A farmer shows off his trusty blue jeans in Pie Town, New Mexico, 1940. Photo courtesy of Russell Lee/Library of Congress
Before we had low-rise, straight-leg, skinny, selvage, stretchy, resin-coated, lotion-infused or mum jeans, there was simply jean – the fabric. The name likely originated from gênes, referring to Genoa, Italy, where sailors wore a twill blend of cotton, linen and wool that came in a variety of stripes and colorus.
Today’s jeans are made from heavier, all-cotton denim woven in a combination of indigo-dyed vertical yarn and natural horizontal yarn, resulting in the fabric’s white-speckled surface and pale underside. And although the original name for denim came from Nîmes, France – as in, de Nîmes – the fabric was most likely first produced in England.

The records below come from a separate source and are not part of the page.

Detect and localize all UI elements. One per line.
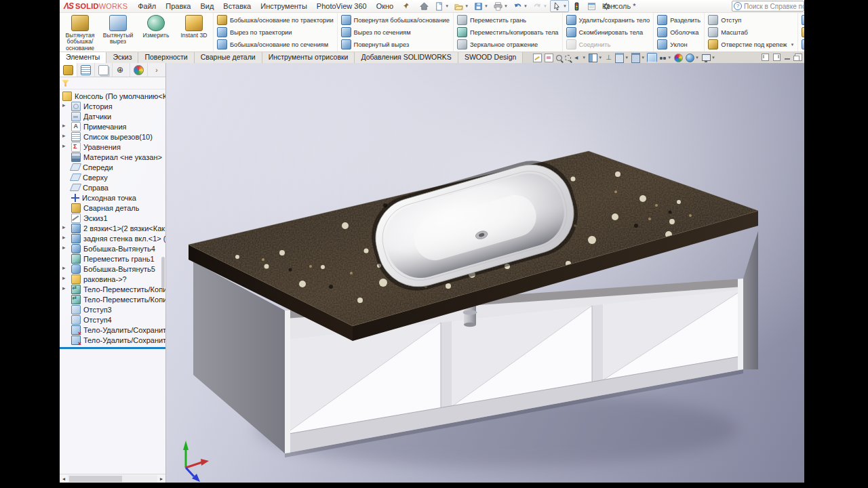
tree-row[interactable]: ▸Тело-Переместить/Копировать4 — [60, 284, 165, 294]
search-input[interactable]: Поиск в Справке по SOLIDWORKS — [744, 3, 804, 10]
shell-button[interactable]: Оболочка — [657, 26, 701, 38]
fm-tab-configuration-manager[interactable] — [95, 63, 113, 77]
edit-sketch-button[interactable] — [532, 53, 542, 62]
print-button[interactable]: ▼ — [491, 0, 510, 12]
tree-row[interactable]: Датчики — [60, 111, 165, 121]
dropdown-arrow-icon[interactable]: ▼ — [563, 4, 567, 8]
scrollbar-thumb[interactable] — [69, 476, 122, 482]
pin-toolbar-icon[interactable] — [402, 2, 410, 10]
graphics-area[interactable]: › Консоль (По умолчанию<Как обра▸История… — [60, 63, 804, 483]
tree-row[interactable]: ▸2 вязки<1>(2 вязки<Как обрабо — [60, 223, 165, 233]
tree-row[interactable]: Материал <не указан> — [60, 152, 165, 162]
fm-tab-property-manager[interactable] — [77, 63, 95, 77]
tab-эскиз[interactable]: Эскиз — [106, 52, 138, 63]
rebuild-traffic-light-button[interactable] — [570, 0, 584, 12]
zoom-to-fit-button[interactable] — [555, 53, 563, 62]
fm-tab-appearances[interactable] — [130, 63, 148, 77]
dropdown-arrow-icon[interactable]: ▼ — [695, 56, 699, 60]
dropdown-arrow-icon[interactable]: ▼ — [598, 56, 602, 60]
hole-wizard-button[interactable]: Отверстие под крепеж▼ — [708, 39, 794, 50]
tree-row[interactable]: Справа — [60, 182, 165, 192]
view-orientation-button[interactable]: ▼ — [614, 53, 629, 62]
tree-row[interactable]: Тело-Удалить/Сохранить 3 — [60, 325, 165, 335]
restore-button[interactable] — [795, 54, 802, 61]
normal-to-button[interactable] — [604, 53, 613, 62]
expand-arrow-icon[interactable]: ▸ — [62, 264, 66, 271]
tab-элементы[interactable]: Элементы — [60, 52, 106, 63]
expand-arrow-icon[interactable]: ▸ — [62, 132, 66, 139]
dropdown-arrow-icon[interactable]: ▼ — [543, 4, 547, 8]
scroll-right-arrow[interactable]: ▸ — [157, 476, 165, 482]
tree-row[interactable]: Тело-Удалить/Сохранить 4 — [60, 335, 165, 345]
move-copy-bodies-button[interactable]: Переместить/копировать тела — [457, 26, 559, 38]
sketch-eraser-button[interactable] — [544, 53, 554, 62]
tree-row[interactable]: Переместить грань1 — [60, 253, 165, 264]
tree-row[interactable]: ▸Примечания — [60, 121, 165, 131]
instant-3d-button[interactable]: Instant 3D — [175, 13, 213, 52]
document-properties-button[interactable] — [585, 0, 599, 12]
menu-инструменты[interactable]: Инструменты — [256, 2, 312, 10]
fm-tabs-overflow-button[interactable]: › — [148, 63, 165, 77]
edit-appearance-button[interactable] — [673, 53, 684, 62]
home-button[interactable] — [417, 0, 431, 12]
apply-scene-button[interactable]: ▼ — [685, 53, 700, 62]
previous-view-button[interactable]: ▼ — [573, 53, 587, 62]
shaded-with-edges-button[interactable] — [647, 53, 657, 62]
move-face-button[interactable]: Переместить грань — [457, 14, 559, 26]
tab-инструменты-отрисовки[interactable]: Инструменты отрисовки — [262, 52, 355, 63]
undo-button[interactable]: ▼ — [511, 0, 530, 12]
revolved-cut-button[interactable]: Повернутый вырез — [341, 39, 450, 50]
tree-row[interactable]: Эскиз1 — [60, 213, 165, 223]
expand-arrow-icon[interactable]: ▸ — [62, 234, 66, 241]
dropdown-arrow-icon[interactable]: ▼ — [790, 43, 794, 47]
tab-сварные-детали[interactable]: Сварные детали — [195, 52, 262, 63]
section-view-button[interactable]: ▼ — [588, 53, 603, 62]
scale-button[interactable]: Масштаб — [708, 26, 794, 38]
tree-row[interactable]: Отступ4 — [60, 314, 165, 325]
fm-tab-dimxpert[interactable] — [113, 63, 130, 77]
expand-arrow-icon[interactable]: ▸ — [62, 142, 66, 149]
dropdown-arrow-icon[interactable]: ▼ — [641, 56, 645, 60]
tree-row[interactable]: ▸Уравнения — [60, 142, 165, 152]
split-button[interactable]: Разделить — [657, 14, 701, 26]
extruded-cut-button[interactable]: Вытянутый вырез — [99, 13, 137, 52]
tree-row[interactable]: Консоль (По умолчанию<Как обра — [60, 91, 165, 101]
tree-row[interactable]: Сварная деталь — [60, 203, 165, 213]
tree-row[interactable]: ▸раковина->? — [60, 274, 165, 284]
tab-swood-design[interactable]: SWOOD Design — [458, 52, 523, 63]
menu-окно[interactable]: Окно — [372, 2, 399, 10]
feature-tree-filter[interactable] — [60, 77, 165, 89]
minimize-button[interactable] — [785, 54, 791, 60]
draft-button[interactable]: Уклон — [657, 39, 701, 50]
viewport-canvas[interactable] — [60, 63, 804, 483]
scroll-left-arrow[interactable]: ◂ — [60, 476, 68, 482]
dropdown-arrow-icon[interactable]: ▼ — [625, 56, 629, 60]
tab-добавления-solidworks[interactable]: Добавления SOLIDWORKS — [355, 52, 458, 63]
tree-row[interactable]: Исходная точка — [60, 192, 165, 203]
fillet-button[interactable]: Скругление — [802, 39, 804, 50]
view-settings-button[interactable]: ▼ — [701, 53, 716, 62]
hide-show-items-button[interactable]: ▼ — [658, 53, 672, 62]
tree-row[interactable]: ▸Бобышка-Вытянуть4 — [60, 243, 165, 253]
dropdown-arrow-icon[interactable]: ▼ — [582, 56, 586, 60]
tab-поверхности[interactable]: Поверхности — [138, 52, 194, 63]
tree-row[interactable]: ▸Список вырезов(10) — [60, 131, 165, 142]
tree-row[interactable]: Сверху — [60, 172, 165, 182]
swept-cut-button[interactable]: Вырез по траектории — [217, 26, 334, 38]
menu-вставка[interactable]: Вставка — [218, 2, 256, 10]
help-search-box[interactable]: ? Поиск в Справке по SOLIDWORKS — [732, 1, 804, 12]
tree-row[interactable]: Отступ3 — [60, 304, 165, 314]
tree-row[interactable]: ▸Бобышка-Вытянуть5 — [60, 264, 165, 274]
fm-tab-feature-tree[interactable] — [60, 63, 77, 77]
tree-horizontal-scrollbar[interactable]: ◂ ▸ — [60, 474, 165, 483]
pane-left-button[interactable] — [762, 54, 769, 61]
expand-arrow-icon[interactable]: ▸ — [62, 224, 66, 230]
lofted-cut-button[interactable]: Вырез по сечениям — [341, 26, 450, 38]
menu-вид[interactable]: Вид — [195, 2, 218, 10]
dropdown-arrow-icon[interactable]: ▼ — [465, 4, 469, 8]
menu-photoview-360[interactable]: PhotoView 360 — [312, 2, 372, 10]
dropdown-arrow-icon[interactable]: ▼ — [667, 56, 671, 60]
tree-row[interactable]: Спереди — [60, 162, 165, 172]
measure-button[interactable]: Измерить — [137, 13, 175, 52]
expand-arrow-icon[interactable]: ▸ — [62, 244, 66, 251]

Once the United States emancipated itself from British rule, the former colonists stopped importing European denim and began producing it themselves from all-American cotton, picked by slaves in the South and spun, dyed and woven in the North. The Industrial Revolution was largely fueled by the textile trade, which almost singlehandedly upheld slavery. When the cotton gin mechanised processing in 1793, prices, already subsidised by slave labour, dropped dramatically. Cheap goods drove demand, and a vicious cycle ensued. In the period between the invention of the cotton gin and the Civil War, America’s slave population shot from 700,000 to a staggering 4 million.

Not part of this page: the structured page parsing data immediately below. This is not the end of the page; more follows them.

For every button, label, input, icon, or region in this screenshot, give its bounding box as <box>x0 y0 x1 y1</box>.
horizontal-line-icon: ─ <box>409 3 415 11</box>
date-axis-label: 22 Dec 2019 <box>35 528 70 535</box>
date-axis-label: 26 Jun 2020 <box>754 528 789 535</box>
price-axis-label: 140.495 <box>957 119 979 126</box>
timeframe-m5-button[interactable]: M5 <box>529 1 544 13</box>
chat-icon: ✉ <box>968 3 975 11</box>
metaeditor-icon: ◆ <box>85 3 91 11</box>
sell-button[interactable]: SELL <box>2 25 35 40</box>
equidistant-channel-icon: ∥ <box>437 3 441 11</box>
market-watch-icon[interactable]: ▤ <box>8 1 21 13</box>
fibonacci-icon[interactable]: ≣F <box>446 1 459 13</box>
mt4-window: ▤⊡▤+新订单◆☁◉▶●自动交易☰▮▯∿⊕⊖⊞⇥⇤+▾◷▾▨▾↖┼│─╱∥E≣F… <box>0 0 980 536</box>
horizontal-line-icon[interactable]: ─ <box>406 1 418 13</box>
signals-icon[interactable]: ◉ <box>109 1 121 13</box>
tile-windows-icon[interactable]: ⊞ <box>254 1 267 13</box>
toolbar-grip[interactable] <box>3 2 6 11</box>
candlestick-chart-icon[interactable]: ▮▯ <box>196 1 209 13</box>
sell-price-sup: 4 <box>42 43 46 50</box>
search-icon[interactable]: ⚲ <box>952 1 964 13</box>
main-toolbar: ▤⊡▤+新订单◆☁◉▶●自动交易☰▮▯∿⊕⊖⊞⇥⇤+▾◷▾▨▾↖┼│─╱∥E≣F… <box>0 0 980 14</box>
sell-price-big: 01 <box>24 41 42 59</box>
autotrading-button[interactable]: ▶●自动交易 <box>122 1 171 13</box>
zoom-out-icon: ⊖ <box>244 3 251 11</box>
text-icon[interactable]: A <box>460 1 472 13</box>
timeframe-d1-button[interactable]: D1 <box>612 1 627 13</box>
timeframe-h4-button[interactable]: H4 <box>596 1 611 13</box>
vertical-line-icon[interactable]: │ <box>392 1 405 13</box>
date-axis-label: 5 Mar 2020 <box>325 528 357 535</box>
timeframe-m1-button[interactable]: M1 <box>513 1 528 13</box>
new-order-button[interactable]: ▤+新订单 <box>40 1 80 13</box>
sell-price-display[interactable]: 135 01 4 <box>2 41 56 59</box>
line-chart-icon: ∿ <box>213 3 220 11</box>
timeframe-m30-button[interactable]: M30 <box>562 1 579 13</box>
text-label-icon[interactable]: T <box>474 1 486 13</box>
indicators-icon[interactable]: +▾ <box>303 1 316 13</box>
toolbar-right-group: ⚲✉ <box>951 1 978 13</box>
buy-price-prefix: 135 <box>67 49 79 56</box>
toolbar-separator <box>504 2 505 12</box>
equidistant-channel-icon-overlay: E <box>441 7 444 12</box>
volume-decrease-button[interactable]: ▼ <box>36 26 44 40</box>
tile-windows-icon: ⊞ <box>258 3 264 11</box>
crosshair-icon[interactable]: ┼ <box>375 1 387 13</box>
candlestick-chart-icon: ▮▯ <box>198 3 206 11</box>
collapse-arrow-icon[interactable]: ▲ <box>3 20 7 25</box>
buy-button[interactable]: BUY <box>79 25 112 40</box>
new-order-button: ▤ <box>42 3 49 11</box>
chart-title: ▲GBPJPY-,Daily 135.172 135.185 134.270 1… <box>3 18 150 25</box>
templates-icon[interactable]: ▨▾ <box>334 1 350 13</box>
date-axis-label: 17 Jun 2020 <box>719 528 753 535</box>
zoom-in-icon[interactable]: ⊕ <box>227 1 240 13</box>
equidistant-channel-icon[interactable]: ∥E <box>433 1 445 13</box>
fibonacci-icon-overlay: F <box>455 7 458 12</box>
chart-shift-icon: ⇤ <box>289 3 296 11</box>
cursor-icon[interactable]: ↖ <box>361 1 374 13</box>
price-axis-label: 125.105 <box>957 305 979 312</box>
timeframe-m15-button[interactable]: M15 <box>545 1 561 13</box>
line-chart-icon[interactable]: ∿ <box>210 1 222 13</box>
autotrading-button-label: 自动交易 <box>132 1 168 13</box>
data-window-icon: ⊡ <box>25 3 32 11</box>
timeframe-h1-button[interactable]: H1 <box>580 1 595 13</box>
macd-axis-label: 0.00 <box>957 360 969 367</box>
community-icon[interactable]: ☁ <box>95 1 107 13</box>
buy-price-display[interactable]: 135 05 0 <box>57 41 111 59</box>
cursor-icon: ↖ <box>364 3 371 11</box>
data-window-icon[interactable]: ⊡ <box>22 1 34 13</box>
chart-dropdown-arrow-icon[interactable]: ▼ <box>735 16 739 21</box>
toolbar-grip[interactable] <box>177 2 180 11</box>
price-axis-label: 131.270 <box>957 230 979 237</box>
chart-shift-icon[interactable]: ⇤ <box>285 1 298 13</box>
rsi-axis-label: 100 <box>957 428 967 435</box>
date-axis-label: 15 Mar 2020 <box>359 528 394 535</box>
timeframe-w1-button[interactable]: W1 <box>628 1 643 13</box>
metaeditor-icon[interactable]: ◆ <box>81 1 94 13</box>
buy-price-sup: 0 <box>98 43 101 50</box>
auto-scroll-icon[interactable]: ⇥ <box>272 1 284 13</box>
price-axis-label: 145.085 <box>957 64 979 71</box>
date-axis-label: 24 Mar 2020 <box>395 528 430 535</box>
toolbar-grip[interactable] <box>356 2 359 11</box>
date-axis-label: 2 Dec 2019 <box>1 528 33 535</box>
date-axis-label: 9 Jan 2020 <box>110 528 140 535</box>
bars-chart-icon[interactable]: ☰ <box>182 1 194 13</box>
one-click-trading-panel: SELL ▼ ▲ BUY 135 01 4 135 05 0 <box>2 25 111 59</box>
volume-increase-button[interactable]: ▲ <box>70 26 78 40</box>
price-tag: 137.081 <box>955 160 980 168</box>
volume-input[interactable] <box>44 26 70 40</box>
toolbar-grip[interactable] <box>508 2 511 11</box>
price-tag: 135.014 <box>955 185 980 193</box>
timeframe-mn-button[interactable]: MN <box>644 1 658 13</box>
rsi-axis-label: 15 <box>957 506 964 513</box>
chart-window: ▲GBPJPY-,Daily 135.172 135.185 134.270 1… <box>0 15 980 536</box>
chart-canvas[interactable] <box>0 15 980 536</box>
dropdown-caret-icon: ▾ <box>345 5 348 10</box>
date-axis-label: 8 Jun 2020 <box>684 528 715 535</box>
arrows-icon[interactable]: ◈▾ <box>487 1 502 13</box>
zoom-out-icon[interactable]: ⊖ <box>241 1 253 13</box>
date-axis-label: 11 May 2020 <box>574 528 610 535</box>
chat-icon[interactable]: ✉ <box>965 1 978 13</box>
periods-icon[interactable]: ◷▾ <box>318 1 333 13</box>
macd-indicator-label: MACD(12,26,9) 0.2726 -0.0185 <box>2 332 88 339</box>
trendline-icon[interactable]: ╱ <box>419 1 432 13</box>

After the Civil War, companies like Carhartt, Eloesser-Heynemann and OshKosh slung cotton coveralls to miners, railroad men and factory workers. A Bavarian immigrant named Levi Strauss set up shop in San Francisco selling fabric and work-wear. Jacob Davis, an entrepreneurial Reno tailor, bought Strauss’s denim to make workingman’s pants, and added metal rivets to prevent the seams from ripping open. Davis sent two samples of his riveted pants to Strauss, and they patented the innovation together. Soon after, Davis joined Strauss in San Francisco to oversee production in a new factory. In 1890, Strauss assigned the ID number of 501 to their riveted denim “waist overalls.” The Levi’s 501 blue jean – which would become the best-selling garment in human history – was born.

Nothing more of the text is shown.